I went through a grieving period where I had to finally face my expatriation as a citizen, as a member of the collective that is America.

The mourning lasted about a half an hour.

But still, it was tough, to face those realities that I have left my home, indefinitely. The culture, the nation, the land that nourished me, that gave birth to me, I’m leaving it because the opportunity is better elsewhere.

It’s funny, that’s why so many of my American ancestors came to the United States in the first place; they were leaving the risks at home for the unknown risks (and fabled opportunities) across the sea. Being a descendent of that conquest into the unknown is irreplacable; I have the distinctly American tendencies of wander and adventure. I find these tendencies even more prevalent in those who live on the west coast, where the adventurer subset of the adventurous Americans traveled off to.

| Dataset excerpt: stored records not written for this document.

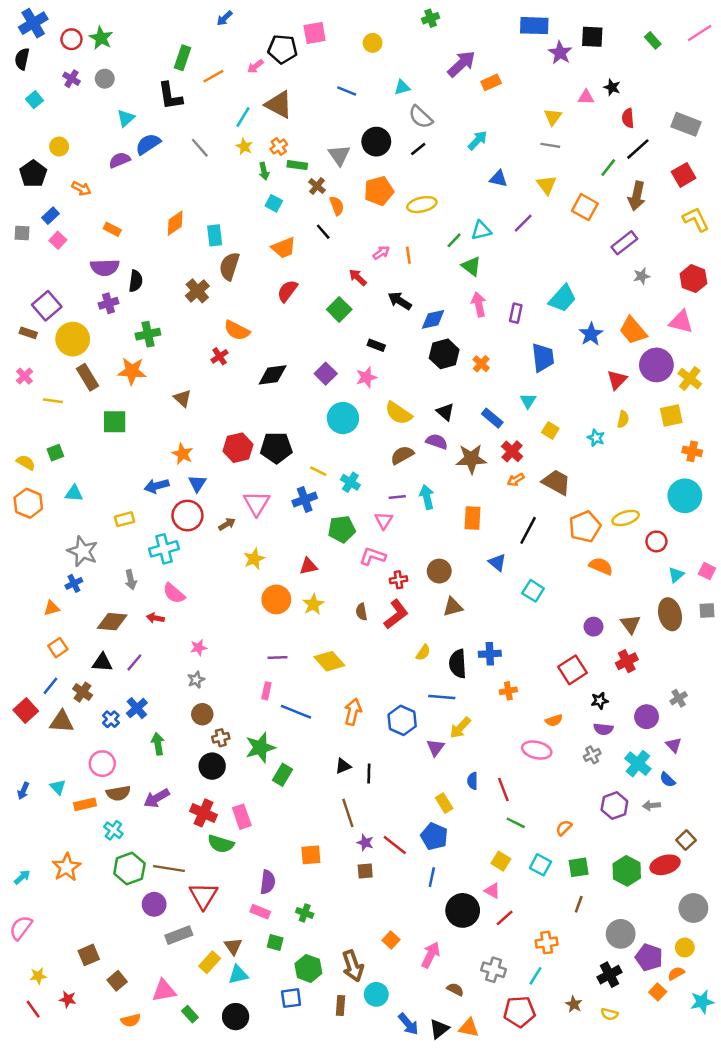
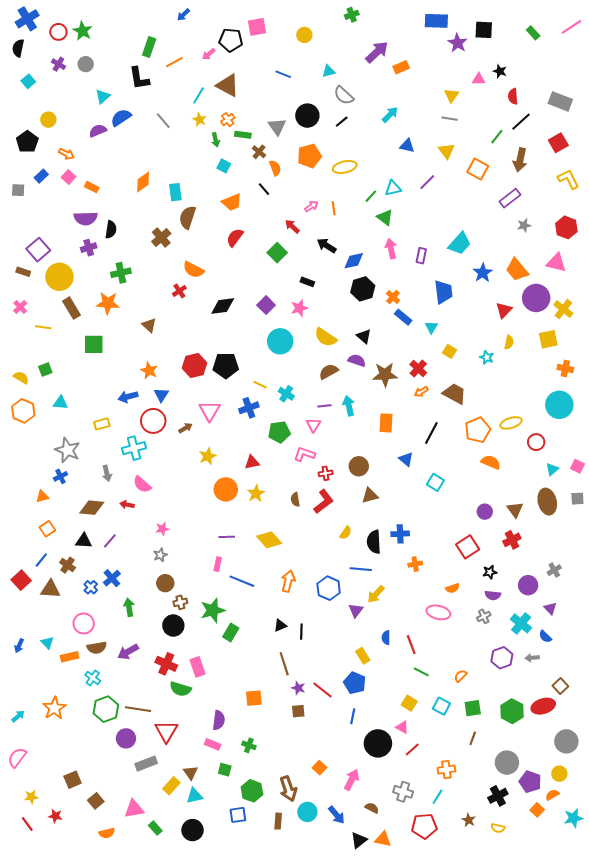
pink square: (58, 240) -> (69, 177), moved
blue rectangle: (492, 418) -> (403, 317), moved
blue arrow: (408, 1024) -> (337, 815), moved

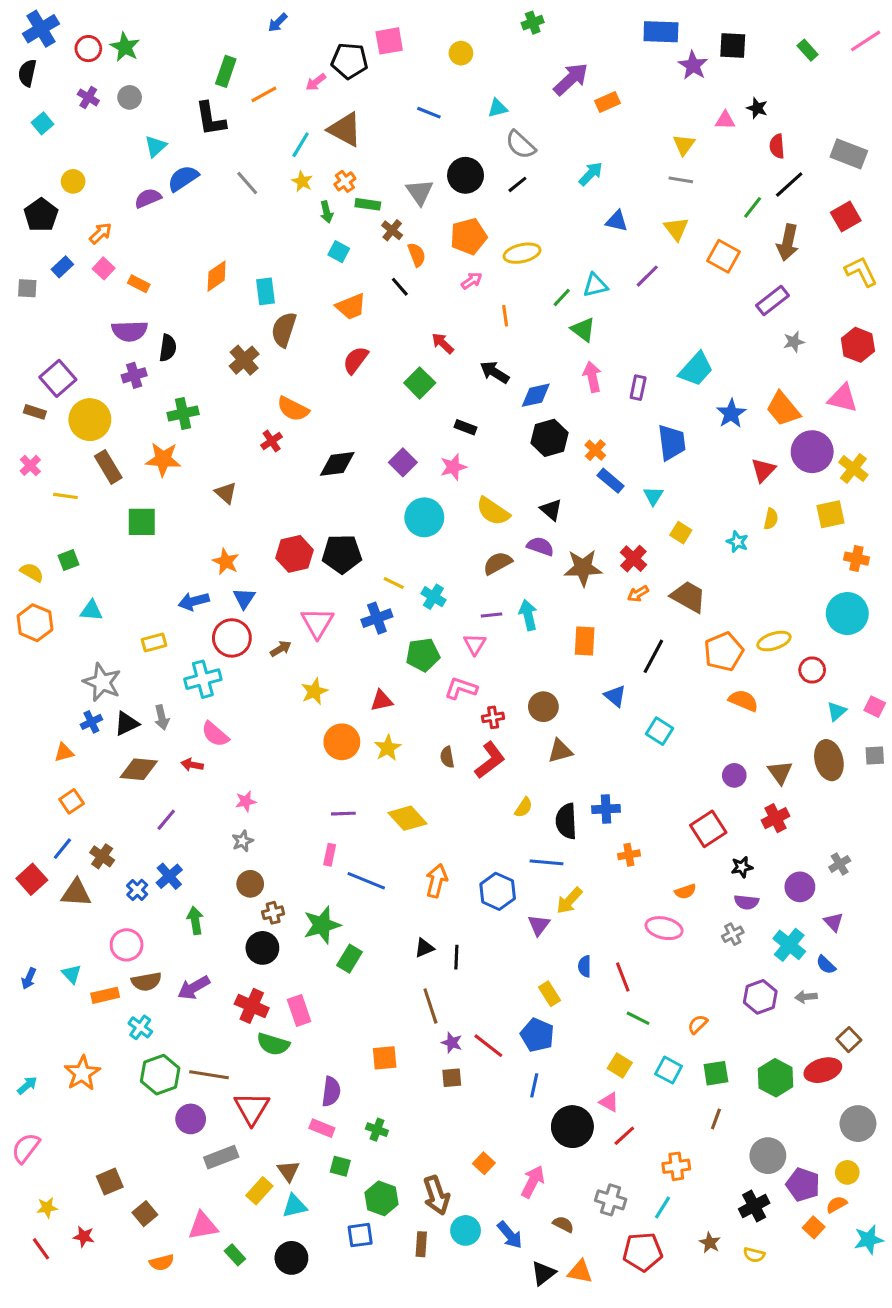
orange arrow: (67, 154) -> (101, 233), turned -70
pink arrow: (311, 206) -> (472, 281), moved
black triangle: (84, 541) -> (127, 723), moved, turned -30

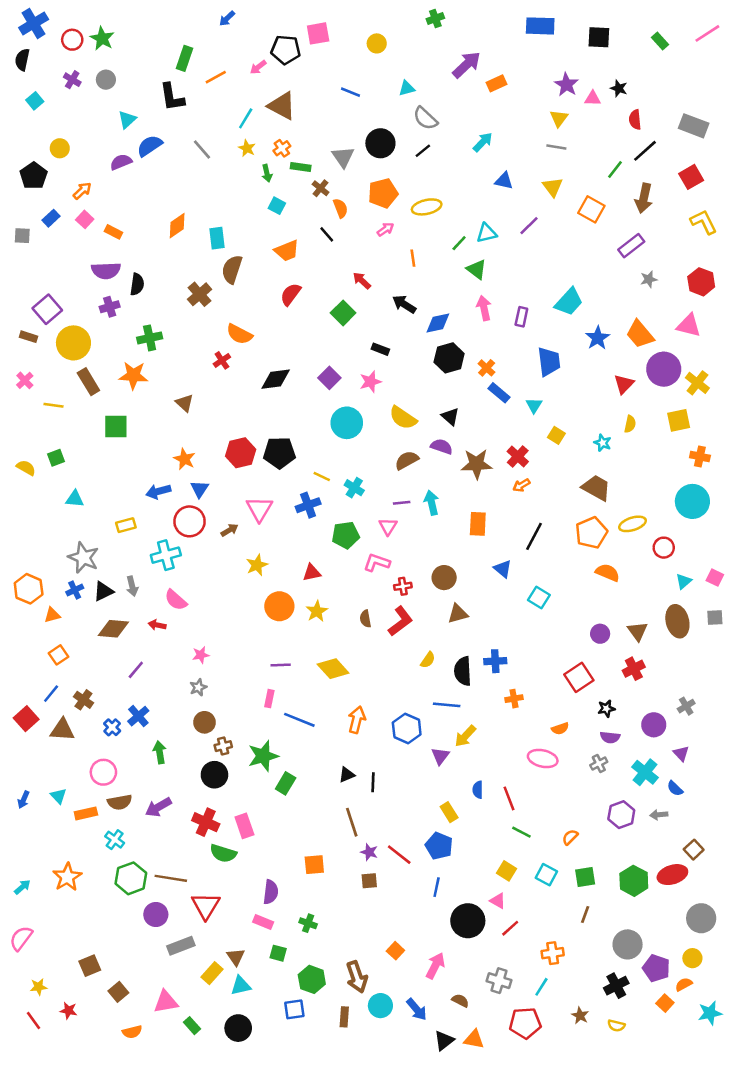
purple star: (693, 65) -> (566, 85), moved
brown trapezoid: (688, 597) -> (596, 488), moved
orange hexagon: (35, 623) -> (29, 589), moved

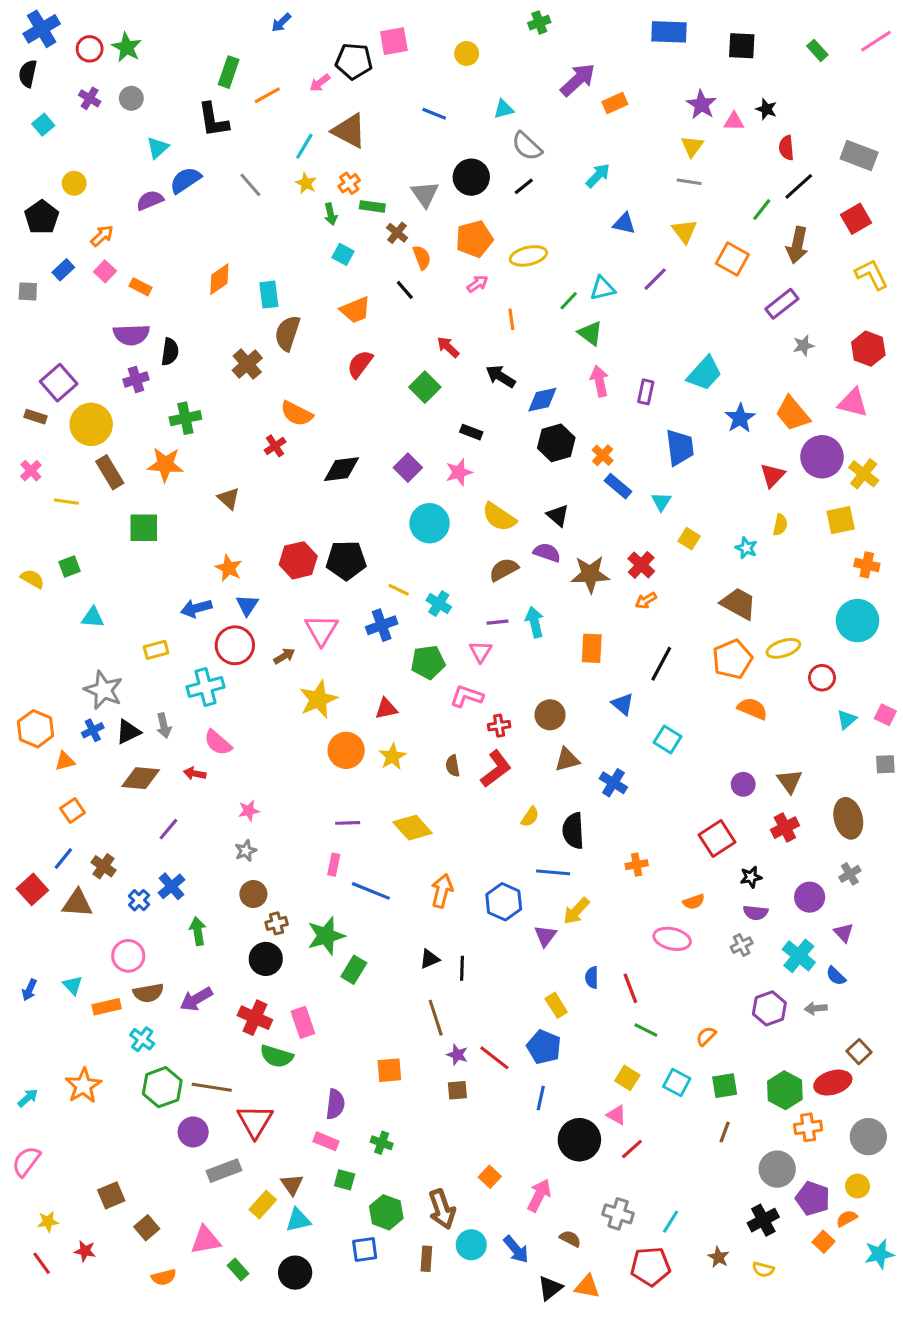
yellow star: (257, 565) -> (318, 699), size x1.4
brown ellipse: (677, 621) -> (848, 818), moved
blue cross: (495, 661) -> (613, 783), moved, turned 35
orange cross: (553, 953) -> (808, 1127), moved

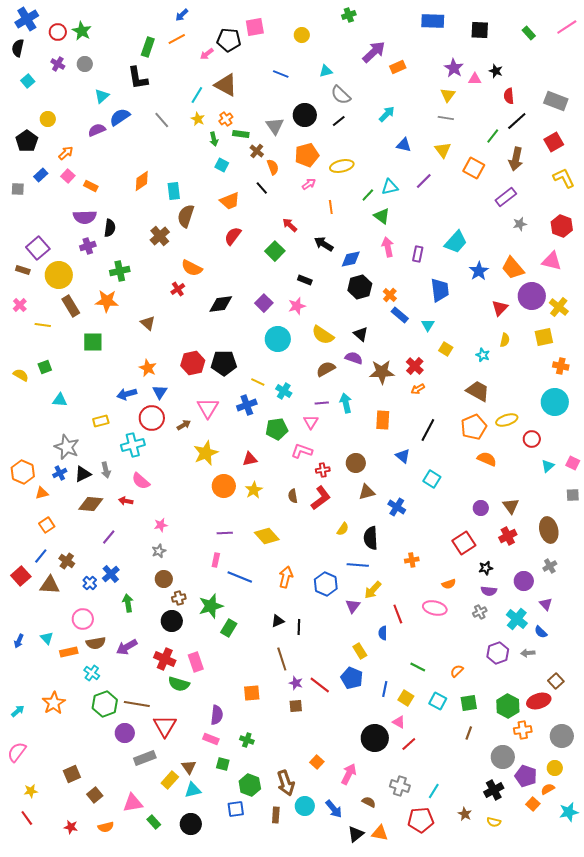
orange line: (267, 95) -> (177, 39), moved
red line: (630, 988) -> (398, 614), moved
blue line: (541, 1098) -> (385, 689), moved
red star: (85, 1251) -> (71, 827), moved

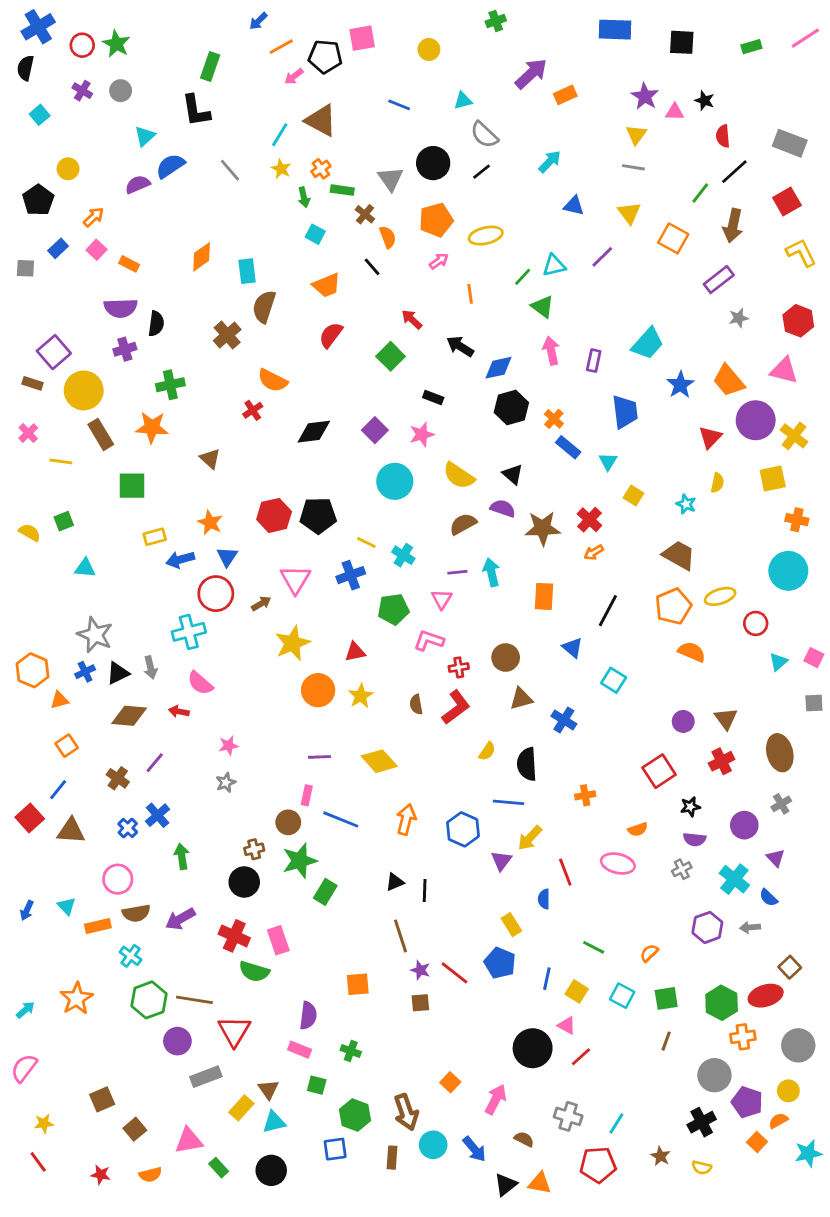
green rectangle: (529, 33) -> (751, 47), turned -64
orange line: (177, 39) -> (281, 47), moved
yellow rectangle: (101, 421) -> (155, 537), moved
brown cross: (67, 561) -> (118, 778), moved
brown circle: (164, 579) -> (288, 822), moved

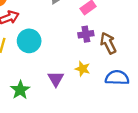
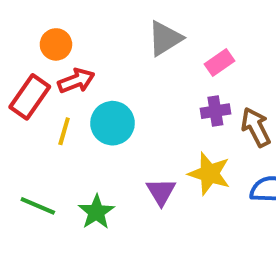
yellow star: (83, 69) -> (209, 174), size x1.5

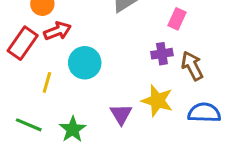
pink rectangle: (220, 63) -> (177, 19), moved, turned -30
yellow line: (64, 131) -> (47, 82), moved

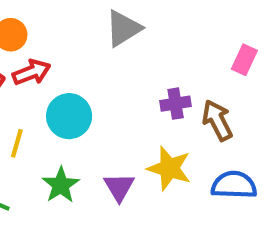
pink rectangle: (177, 19) -> (244, 60), moved
green star: (73, 129) -> (61, 185), moved

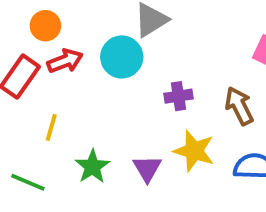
purple cross: (176, 104) -> (178, 96), moved
cyan circle: (69, 116) -> (122, 57), moved

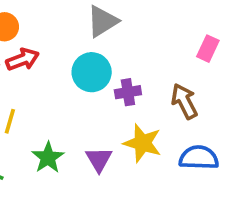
cyan circle: (122, 57) -> (92, 72), moved

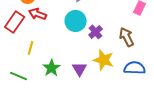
red arrow: (23, 59) -> (38, 14), turned -138
purple cross: (128, 92) -> (96, 32), turned -32

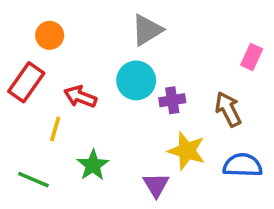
red arrow: (38, 14) -> (80, 97), moved
purple cross: (96, 32) -> (172, 100), turned 32
purple triangle: (80, 69) -> (156, 185), moved

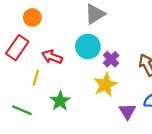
purple cross: (172, 100) -> (111, 59), turned -35
yellow star: (187, 151) -> (105, 85), moved, turned 30
purple triangle: (156, 185) -> (127, 111), moved

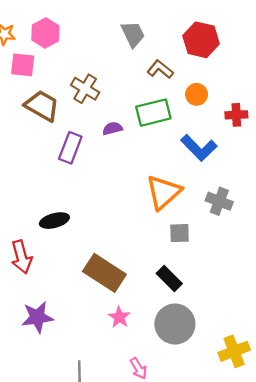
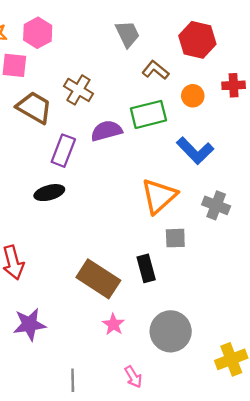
red cross: (236, 115) -> (234, 85), moved
purple semicircle: (112, 128) -> (106, 131), size x1.5
black ellipse: (54, 221) -> (49, 193), moved
black rectangle: (169, 279) -> (146, 268), moved, turned 30

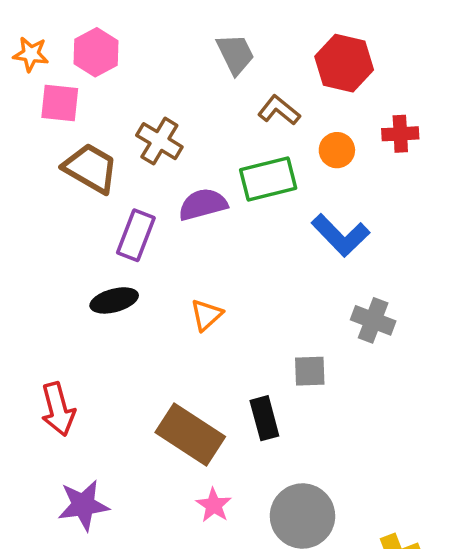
orange triangle: (159, 196) -> (206, 315), moved, size x0.6

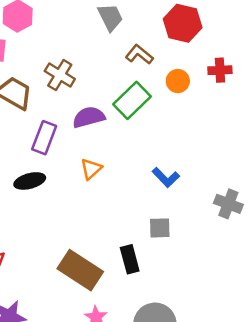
green rectangle: (268, 179) -> (132, 100), turned -30
blue L-shape: (341, 235) -> (166, 177), moved, size x0.7
orange triangle: (206, 315) -> (91, 169), moved
gray cross: (373, 320) -> (228, 204), moved

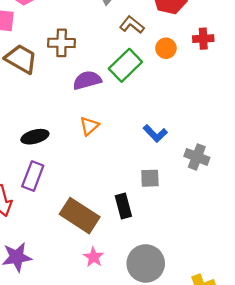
brown cross: (60, 75) -> (62, 43), turned -30
purple rectangle: (44, 138) -> (33, 176), moved
gray cross: (228, 204) -> (197, 157), moved

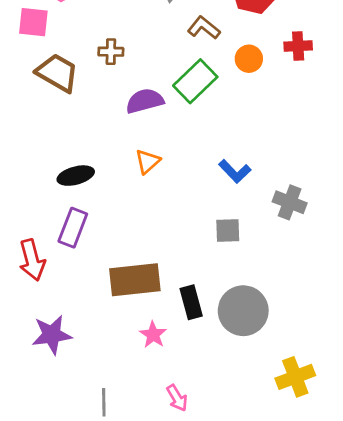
brown cross: (62, 43) -> (111, 52), size x0.7
black rectangle: (123, 206) -> (191, 302), moved
brown rectangle: (80, 216) -> (135, 280), turned -39
gray circle: (146, 263) -> (243, 311), moved

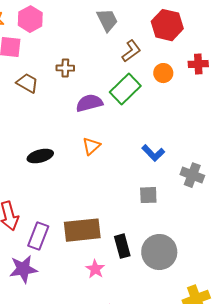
brown L-shape: (204, 28) -> (131, 51), turned 105
brown trapezoid: (57, 73) -> (27, 83), size x0.7
purple rectangle: (73, 228) -> (38, 236), moved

And then I hit the edge of the frontier, at the Pacific ocean, and I got caught in the moss for a while. I tried for ten years to succeed in America, and it just wasn’t happening. Getting sick could lead to financial ruin. I had serious fears for the future of the country; after a decade of being pillaged by obscenely rich and inhuman corporations, the country, the economy, and the society are not feeling safe to this sailor of that lifelong ship.

It’s too risky to stay, and the opportunity is better elsewhere.

As a people, Americans are descended from those who made this very same leap into the unknown. It’s how our forbears got there in the first place.

Leaving America was, quintessentially, the most American thing I could do.